I don’t know if that is a good thing to be related to outsider artists! Although I am a big fan of “Art Brut”, people like Morton Bartlett, Willem Van Genk, Darger, Adolf Wölfli, I feel like that means I have a simplistic approach? I was very into Henry Darger when I was younger, but feel like I was mostly sweating Egon Schiele and Gustav Klimt when I was starting out. I really love David Hockney. I never went to art school. I didn’t even have time to finish high school. Painting was just a hobby until Thomas Campbell saw my paintings and told me to do something with them. I don’t think I had any hopes past daydreams about going anywhere with painting, I was occupied with skateboarding. As far as self critical, I am very typical in that regard, I love/hate almost everything I do while I am doing it, and the ones that make it past that phase get put into shows. But then by the time the show is up I am bummed again. Perhaps not about the whole painting, but about a certain part of it. Maybe I messed up on some foreshortening, or a hand looks a tad mangled. To me, that is what makes paintings interesting. If I could make a perfect photo-realistic portrait, or do exactly what I was thinking in my minds eye, I don’t know if it would be as fun, or look as original. I think being a bit unskilled is OK, it’s the ideas and content that make it interesting. You can say the same thing about photography. Some people get juiced about making the perfect print, regardless of what the photo is about. I would rather the photo itself be interesting, above the print quality. Of course, getting both right is the goal.
What are your ambitions, professionally, as an artist? How important are gallery shows and the “real” art world in general?
I think the so-called art world is whatever you make it. If you are watching everything that goes on in the gallery scene, and abreast of who is selling what and where, and going to fairs and such, then you naturally wish to be accepted in that world and climb up the ladder. For me, each time I pay attention to it, I end up feeling sick. I sort of would rather not know too much. I am happy to be living in Huntington Beach, and hanging out with skateboarders. The people I hang out with for the most part could care less about my paintings or art shows. I am trying to approach it as organically as I can. I take it serious, but I take everything serious I guess. I love doing gallery shows, and I love the idea that I can create something and make a living from doing that. That is the one piece of advice you always hear. “Do what you love.” And I am one of the fortunate ones who have been doing what I love my whole life, skateboarding and making things.

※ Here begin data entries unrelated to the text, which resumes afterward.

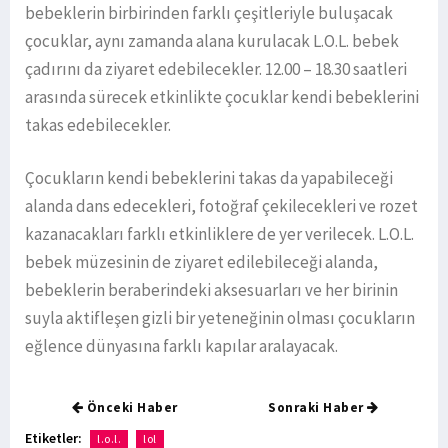
bebeklerin birbirinden farklı çeşitleriyle buluşacak
çocuklar, aynı zamanda alana kurulacak L.O.L. bebek
çadırını da ziyaret edebilecekler. 12.00 – 18.30 saatleri
arasında sürecek etkinlikte çocuklar kendi bebeklerini
takas edebilecekler.
Çocukların kendi bebeklerini takas da yapabileceği
alanda dans edecekleri, fotoğraf çekilecekleri ve rozet
kazanacakları farklı etkinliklere de yer verilecek. L.O.L.
bebek müzesinin de ziyaret edilebileceği alanda,
bebeklerin beraberindeki aksesuarları ve her birinin
suyla aktifleşen gizli bir yeteneğinin olması çocukların
eğlence dünyasına farklı kapılar aralayacak.
Önceki Haber
Sonraki Haber
Etiketler:
l.o.l.
lol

While many artists hide themselves in their work or communicate through heavy symbolism and complex imagery, a defining hallmark of your art has always been an unflinching honesty with your subjects, be they kids on the streets, your wife, and even yourself. Do you have any boundaries in this regard or is the whole of your personal life and your experiences an open book in your creative life? Is creating such personal work a form of therapeutic expression for you?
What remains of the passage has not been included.